### Required work
Please write out every entry below, word for word.

### Material shown
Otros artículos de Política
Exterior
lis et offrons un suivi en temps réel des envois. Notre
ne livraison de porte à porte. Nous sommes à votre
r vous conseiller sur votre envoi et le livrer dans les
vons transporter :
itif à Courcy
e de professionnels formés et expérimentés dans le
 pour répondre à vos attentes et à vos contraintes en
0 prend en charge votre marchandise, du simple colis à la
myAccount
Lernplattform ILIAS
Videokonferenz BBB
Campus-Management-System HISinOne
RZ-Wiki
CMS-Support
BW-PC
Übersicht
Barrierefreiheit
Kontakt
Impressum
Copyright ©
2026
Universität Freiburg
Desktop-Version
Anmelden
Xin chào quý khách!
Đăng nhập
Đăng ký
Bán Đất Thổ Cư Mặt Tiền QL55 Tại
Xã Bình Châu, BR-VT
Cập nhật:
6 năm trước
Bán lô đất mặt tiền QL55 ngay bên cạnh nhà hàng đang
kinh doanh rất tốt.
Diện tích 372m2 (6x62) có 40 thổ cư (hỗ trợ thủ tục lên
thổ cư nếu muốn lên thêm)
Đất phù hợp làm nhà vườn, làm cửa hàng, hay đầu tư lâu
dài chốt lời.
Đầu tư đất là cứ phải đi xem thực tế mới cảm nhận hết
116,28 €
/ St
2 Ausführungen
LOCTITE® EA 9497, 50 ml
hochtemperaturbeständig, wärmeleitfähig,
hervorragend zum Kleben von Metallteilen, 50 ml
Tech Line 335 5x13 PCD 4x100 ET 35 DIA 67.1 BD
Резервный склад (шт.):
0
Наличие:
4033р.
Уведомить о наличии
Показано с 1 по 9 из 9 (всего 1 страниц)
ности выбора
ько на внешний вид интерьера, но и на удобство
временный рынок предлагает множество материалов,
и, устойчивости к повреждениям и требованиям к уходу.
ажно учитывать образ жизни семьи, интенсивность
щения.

### Reply to the exercise
Otros artículos de Política
Exterior
lis et offrons un suivi en temps réel des envois. Notre
ne livraison de porte à porte. Nous sommes à votre
r vous conseiller sur votre envoi et le livrer dans les
vons transporter :
itif à Courcy
e de professionnels formés et expérimentés dans le
 pour répondre à vos attentes et à vos contraintes en
0 prend en charge votre marchandise, du simple colis à la
myAccount
Lernplattform ILIAS
Videokonferenz BBB
Campus-Management-System HISinOne
RZ-Wiki
CMS-Support
BW-PC
Übersicht
Barrierefreiheit
Kontakt
Impressum
Copyright ©
2026
Universität Freiburg
Desktop-Version
Anmelden
Xin chào quý khách!
Đăng nhập
Đăng ký
Bán Đất Thổ Cư Mặt Tiền QL55 Tại
Xã Bình Châu, BR-VT
Cập nhật:
6 năm trước
Bán lô đất mặt tiền QL55 ngay bên cạnh nhà hàng đang
kinh doanh rất tốt.
Diện tích 372m2 (6x62) có 40 thổ cư (hỗ trợ thủ tục lên
thổ cư nếu muốn lên thêm)
Đất phù hợp làm nhà vườn, làm cửa hàng, hay đầu tư lâu
dài chốt lời.
Đầu tư đất là cứ phải đi xem thực tế mới cảm nhận hết
116,28 €
/ St
2 Ausführungen
LOCTITE® EA 9497, 50 ml
hochtemperaturbeständig, wärmeleitfähig,
hervorragend zum Kleben von Metallteilen, 50 ml
Tech Line 335 5x13 PCD 4x100 ET 35 DIA 67.1 BD
Резервный склад (шт.):
0
Наличие:
4033р.
Уведомить о наличии
Показано с 1 по 9 из 9 (всего 1 страниц)
ности выбора
ько на внешний вид интерьера, но и на удобство
временный рынок предлагает множество материалов,
и, устойчивости к повреждениям и требованиям к уходу.
ажно учитывать образ жизни семьи, интенсивность
щения.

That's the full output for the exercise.